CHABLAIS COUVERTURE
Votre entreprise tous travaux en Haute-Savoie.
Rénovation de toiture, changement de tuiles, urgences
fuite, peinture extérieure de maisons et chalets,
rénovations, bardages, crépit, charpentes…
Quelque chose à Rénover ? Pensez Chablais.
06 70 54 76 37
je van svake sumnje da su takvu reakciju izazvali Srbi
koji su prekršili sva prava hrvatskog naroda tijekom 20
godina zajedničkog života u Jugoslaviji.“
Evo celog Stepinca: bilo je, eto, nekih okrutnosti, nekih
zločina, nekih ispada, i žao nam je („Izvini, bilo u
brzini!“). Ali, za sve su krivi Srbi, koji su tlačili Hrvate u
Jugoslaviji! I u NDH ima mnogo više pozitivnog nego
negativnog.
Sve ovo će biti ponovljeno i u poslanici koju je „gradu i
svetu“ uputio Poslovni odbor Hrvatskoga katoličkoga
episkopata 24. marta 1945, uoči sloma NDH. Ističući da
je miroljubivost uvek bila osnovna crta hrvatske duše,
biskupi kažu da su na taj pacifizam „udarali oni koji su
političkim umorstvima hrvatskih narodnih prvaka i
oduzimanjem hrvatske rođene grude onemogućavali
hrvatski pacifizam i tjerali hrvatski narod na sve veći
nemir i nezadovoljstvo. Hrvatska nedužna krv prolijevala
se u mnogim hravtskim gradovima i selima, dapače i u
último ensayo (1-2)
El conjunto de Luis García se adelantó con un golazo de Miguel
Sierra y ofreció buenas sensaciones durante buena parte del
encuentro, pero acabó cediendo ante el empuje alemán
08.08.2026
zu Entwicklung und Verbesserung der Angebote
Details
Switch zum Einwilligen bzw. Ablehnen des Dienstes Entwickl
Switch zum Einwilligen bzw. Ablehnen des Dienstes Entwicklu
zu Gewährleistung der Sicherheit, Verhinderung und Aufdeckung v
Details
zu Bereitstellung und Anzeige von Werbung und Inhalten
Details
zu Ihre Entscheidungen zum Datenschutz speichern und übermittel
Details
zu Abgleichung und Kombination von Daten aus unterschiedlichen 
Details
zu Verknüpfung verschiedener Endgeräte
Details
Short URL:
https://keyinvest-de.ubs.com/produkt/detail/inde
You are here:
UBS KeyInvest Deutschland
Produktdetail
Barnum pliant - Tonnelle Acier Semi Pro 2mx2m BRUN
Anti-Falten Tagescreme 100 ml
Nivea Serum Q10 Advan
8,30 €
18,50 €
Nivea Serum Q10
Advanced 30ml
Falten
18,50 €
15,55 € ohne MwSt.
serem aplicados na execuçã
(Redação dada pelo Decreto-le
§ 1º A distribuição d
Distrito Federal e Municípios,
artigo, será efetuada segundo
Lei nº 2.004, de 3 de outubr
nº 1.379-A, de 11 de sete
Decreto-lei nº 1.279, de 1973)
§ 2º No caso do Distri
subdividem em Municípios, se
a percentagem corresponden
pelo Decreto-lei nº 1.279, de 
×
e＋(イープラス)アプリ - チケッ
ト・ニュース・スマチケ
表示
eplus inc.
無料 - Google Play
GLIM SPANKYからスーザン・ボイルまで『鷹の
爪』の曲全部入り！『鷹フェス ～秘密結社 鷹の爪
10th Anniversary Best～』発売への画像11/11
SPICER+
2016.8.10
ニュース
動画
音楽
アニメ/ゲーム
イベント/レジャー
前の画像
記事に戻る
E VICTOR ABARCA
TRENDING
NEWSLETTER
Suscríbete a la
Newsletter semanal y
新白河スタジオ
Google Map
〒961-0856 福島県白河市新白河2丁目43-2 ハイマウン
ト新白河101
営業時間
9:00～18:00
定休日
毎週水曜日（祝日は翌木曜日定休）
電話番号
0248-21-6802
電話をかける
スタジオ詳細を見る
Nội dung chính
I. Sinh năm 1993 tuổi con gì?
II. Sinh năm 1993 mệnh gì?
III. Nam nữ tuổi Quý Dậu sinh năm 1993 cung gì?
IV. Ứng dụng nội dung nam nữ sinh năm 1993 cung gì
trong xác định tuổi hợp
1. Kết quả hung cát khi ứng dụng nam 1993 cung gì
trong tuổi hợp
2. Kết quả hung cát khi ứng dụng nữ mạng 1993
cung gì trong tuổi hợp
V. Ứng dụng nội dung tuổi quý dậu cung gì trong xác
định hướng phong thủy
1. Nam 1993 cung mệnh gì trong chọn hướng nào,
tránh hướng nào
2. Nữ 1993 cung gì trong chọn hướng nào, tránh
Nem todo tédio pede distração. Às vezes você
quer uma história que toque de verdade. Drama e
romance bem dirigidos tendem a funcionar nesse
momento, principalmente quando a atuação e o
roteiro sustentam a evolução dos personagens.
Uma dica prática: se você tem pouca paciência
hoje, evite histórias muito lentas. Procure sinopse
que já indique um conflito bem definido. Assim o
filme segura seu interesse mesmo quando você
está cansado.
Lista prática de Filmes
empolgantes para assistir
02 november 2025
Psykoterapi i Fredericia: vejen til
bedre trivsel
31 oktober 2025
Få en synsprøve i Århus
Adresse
+++
# Your instructions
Exactly as they appear, retype the lines from the start of the records through the line containing "koji su prekršili".

# Your response
CHABLAIS COUVERTURE
Votre entreprise tous travaux en Haute-Savoie.
Rénovation de toiture, changement de tuiles, urgences
fuite, peinture extérieure de maisons et chalets,
rénovations, bardages, crépit, charpentes…
Quelque chose à Rénover ? Pensez Chablais.
06 70 54 76 37
je van svake sumnje da su takvu reakciju izazvali Srbi
koji su prekršili sva prava hrvatskog naroda tijekom 20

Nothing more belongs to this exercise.